CORVALLIS, Ore. — What is said in the locker room, stays in the locker room … as a rule.
But when the angry words seem to burst through brick and mortar, there was no way to ignore the significance.
UCLA flat-out stunk Sunday.
Coach Steve Alford made that clear during a verbose 10-minute instant-review to his team following a 71-67 loss to Oregon State that denied the Bruins a chance to move closer to first-place Arizona in the Pac-12 Conference standings.
The reverberation of sound — think the Who in its heyday — may echo around Gill Coliseum for years to come.
“Didn’t deserve to win.”
“Didn’t care one iota.”
Alford loudly admonished the Bruins, saying they appeared to be “satisfied” with getting the victory at Oregon on Thursday and compared it to the Bruins’ last trip, when they lost to Utah after beating Colorado.
And there was no possible way to disagree with him.

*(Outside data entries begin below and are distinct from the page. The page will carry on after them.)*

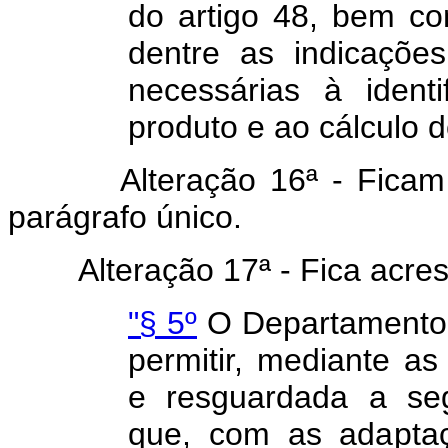
do artigo 48, bem c
dentre as indicações
necessárias à identi
produto e ao cálculo 
Alteração 16ª - Ficam 
parágrafo único.
Alteração 17ª - Fica acresce
"§ 5º
O Departamento 
permitir, mediante as
e resguardada a seg
que, com as adaptaç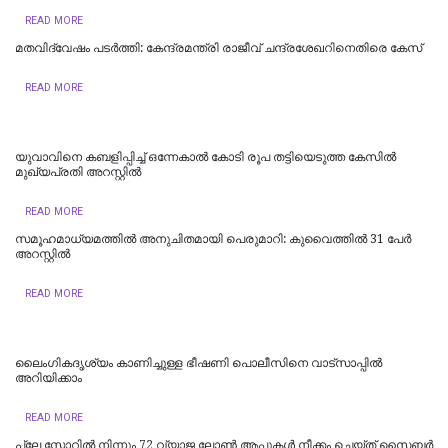
READ MORE
മതവിദ്വേഷം പടര്‍ത്തി: കേന്ദ്രമന്ത്രി രാജീവ് ചന്ദ്രശേഖറിനെതിരെ കേസ്
READ MORE
യുവാവിനെ കബളിപ്പിച്ച് ഒന്നേകാൽ കോടി രൂപ തട്ടിയെടുത്ത കേസിൽ
മുഖ്യപ്രതി അറസ്റ്റിൽ
READ MORE
സമൂഹമാധ്യമത്തില്‍ അനുചിതമായി പെരുമാറി: കുവൈത്തില്‍ 31 പേര്‍
അറസ്റ്റില്‍
READ MORE
ലൈംഗികദൃശ്യം കാണിച്ചുള്ള ഭീഷണി പൊലീസിനെ വാട്‌സാപ്പില്‍
അറിയിക്കാം
READ MORE
പ്ലേ സ്റ്റോറില്‍ നിന്നും 72 വ്യാജ ലോണ്‍ ആപ്പുകള്‍ നീക്കം ചെയ്ത് സൈബര്‍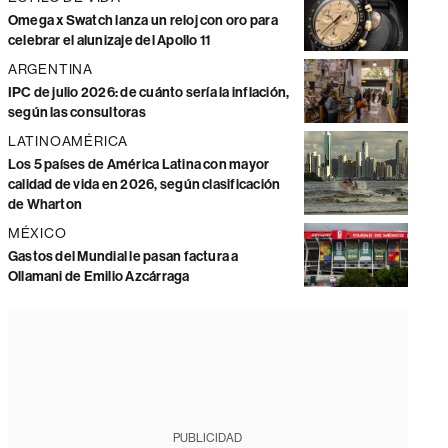
Omega x Swatch lanza un reloj con oro para
celebrar el alunizaje del Apollo 11
ARGENTINA
IPC de julio 2026: de cuánto sería la inflación,
según las consultoras
LATINOAMÉRICA
Los 5 países de América Latina con mayor
calidad de vida en 2026, según clasificación
de Wharton
MÉXICO
Gastos del Mundial le pasan factura a
Ollamani de Emilio Azcárraga
PUBLICIDAD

The Bruins looked like a team that was wondering what time the Super Bowl kicked off from the moment they got off the bus. Alford criticized them for the effort, then put on a calmer face for the outside world.
“I thought the last two days, we did what we needed to do … in getting ready for this game,” Alford said. “We had a vast majority of guys not play with the energy and enthusiasm and passion that we’ve got to have.”

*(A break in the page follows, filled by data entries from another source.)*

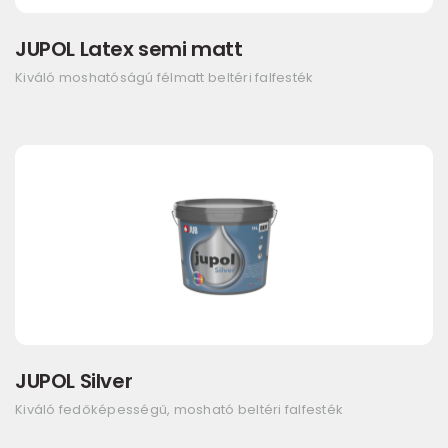
JUPOL Latex semi matt
Kiváló moshatóságú félmatt beltéri falfesték
JUPOL Silver
Kiváló fedőképességű, mosható beltéri falfesték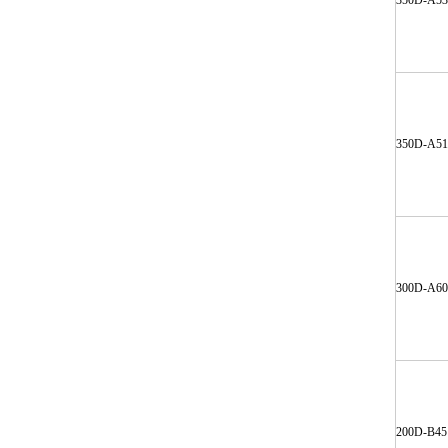
350D-A53
350D-A51
300D-A60
200D-B45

Oregon State (13-8 overall, 5-4 in Pac-12) was far from crisp. The Beavers had 18 turnovers and were a woeful 15 for 26 from the foul line. However, their 18-2 run put UCLA down, 65-54, with 2 minutes 29 seconds left.
Then the Beavers then did everything possible to hand UCLA the game. The Bruins (17-5, 6-3) just didn’t seem interested in salvaging the situation.
UCLA crept to within one, 67-66, but Jordan Adams, with a chance to put the Bruins ahead, plowed over Oregon State’s Angus Brandt on a fastbreak and was called for an offensive foul with 14 seconds left.
Alford tried to shield his players, saying, “that falls on me.” Numbers pointed elsewhere.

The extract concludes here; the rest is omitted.